Testimony: A Book Review

Testimony: Talking Ourselves into Being Christian

by John P. Leggett —

Many of us are consumed by the hidden dread that we aren’t prepared to speak about God—that, if pressed, we couldn’t muster up a single intelligible sentence to express our faith. Or, perhaps we are struck by a related terror, thinking that if we do give voice to our faith, it will only upset the people around us. 

If you are haunted by these fears, rest assured that help has arrived.

Tom Long’s book, Testimony: Talking Ourselves into Being Christian, encourages readers to put their faith into words “out in streets and avenues of everyday life” (p. 4). While he doesn’t offer a step-by-step guide to public speech about God, Long does provide ample evidence of how ordinary words about God might sound when spoken by ordinary Christians in the course of everyday life.

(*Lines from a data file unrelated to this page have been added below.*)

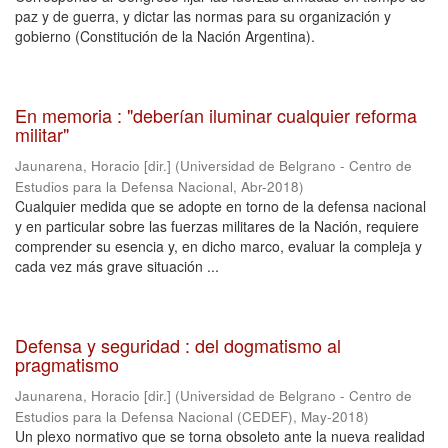
paz y de guerra, y dictar las normas para su organización y
gobierno (Constitución de la Nación Argentina).
En memoria : "deberían iluminar cualquier reforma
militar"
Jaunarena, Horacio [dir.]
(
Universidad de Belgrano - Centro de
Estudios para la Defensa Nacional
,
Abr-2018
)
Cualquier medida que se adopte en torno de la defensa nacional
y en particular sobre las fuerzas militares de la Nación, requiere
comprender su esencia y, en dicho marco, evaluar la compleja y
cada vez más grave situación ...
Defensa y seguridad : del dogmatismo al
pragmatismo
Jaunarena, Horacio [dir.]
(
Universidad de Belgrano - Centro de
Estudios para la Defensa Nacional (CEDEF)
,
May-2018
)
Un plexo normativo que se torna obsoleto ante la nueva realidad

Long has divided his book into two parts. The first part contains three chapters and focuses on the idea that people are hungry for authentic talk about God. Long’s main point in this section is that “Christians know that we cannot be fully human without speaking the truth about life and about ourselves, which is grounded in the truth about God” (p. 6). But, as if in response to what the reader may be thinking, Long then offers an important insight to correct a common misunderstanding. In effect, he argues that we don’t have to have our theological systems completely worked out  before we open our mouths to speak about our faith. In fact, according to Long, one of the ways we come to deeper faith is by daring to put it into words. “We talk our way toward belief, talk our way from tentative belief through doubt to firmer belief, talk our way toward believing more fully, more clearly, and more deeply” (p. 6). Trying to put our faith into words is a part of discovering what we believe about God.

In the remainder of Part 1, Long discusses how the church enables us to discover and process the language to express our faith. “For Christians, the church is the learning environment for growth in wisdom, the place where the experience of God, which permeates all of life, is given a vocabulary and workable categories” (p. 32). In this way, the church functions “as the ‘language school’ of God, the place where we learn how to speak faithfully in the whole of our lives” (p. 32).

The moment comes, of course, when Christians are sent from the sanctuary into the world to bear witness to all that we have seen and heard about God in our worship.  How will we find the words to speak outside the church, in the streets? This is the question Long addresses in Part 2, entitled “Talking through the Day.” In this section, Long breaks the day into five parts and indicates how our language about God can be spoken authentically in such settings as the workplace, the lunch table, or in the political arena. Each chapter focuses on one of these settings and Long provides ample stories of people who are actually speaking faithfully about God in the context of real life.

As should be clear from the book’s title, this is not a book about talking others into being Christian. This “is not a book about techniques of what some people call ‘personal witnessing’ or ‘evangelism’” (p. 4-5).  It is, rather, a book that explores the other (and oft-forgotten) reason Christians engage in testimony. “At its most profound level, Christians talk about faith precisely because it is a truly human act to want to tell the truth” (p. 5).

Readers familiar with Long’s style of writing will find here what you have come to expect from him—profound insight, beautifully crafted sentences, and absolute clarity of thought. Long literally paints images with his words, and what he calls your attention to is not to be missed. Throughout the book, he offers his readers compelling images that open to us the sights and sounds of faith in the streets.

If you are looking for encouragement and guidance in learning how to account for the hope that is within you, by all means read this insightful book. In it you will hear how beautiful faith can sound when we dare to speak it aloud.

JOHN P. LEGGETT is a reader and writer, and serves as the pastor of the Massanutten Church in Penn Laird, Va.